WHAT YOU NEED TO DO —
From the line that contains "オーダーメイド商品につき、サイズ・数" to the last line of the data below, transcribe every line exactly. Do not include the pictures.
++++ STORED DATA
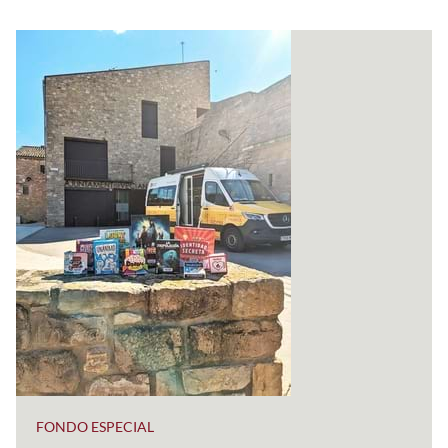
FONDO ESPECIAL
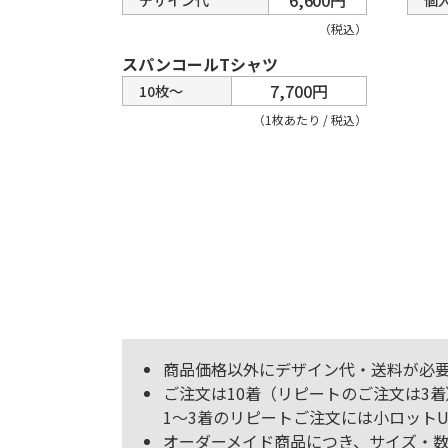
（税込）
スパンコールTシャツ
7,700円
10枚～
（1枚あたり / 税込）
商品価格以外にデザイン代・送料が必
ご注文は10着（リピートのご注文は3
1～3着のリピートご注文には小ロットU
オーダーメイド商品につき、サイズ・数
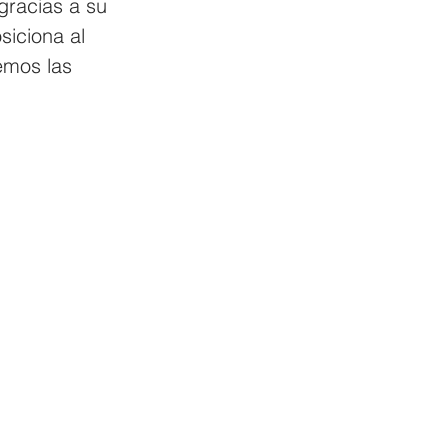
gracias a su 
iciona al 
emos las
++++++++
YOUR SOLUTION —
オーダーメイド商品につき、サイズ・数
gracias a su 
iciona al 
emos las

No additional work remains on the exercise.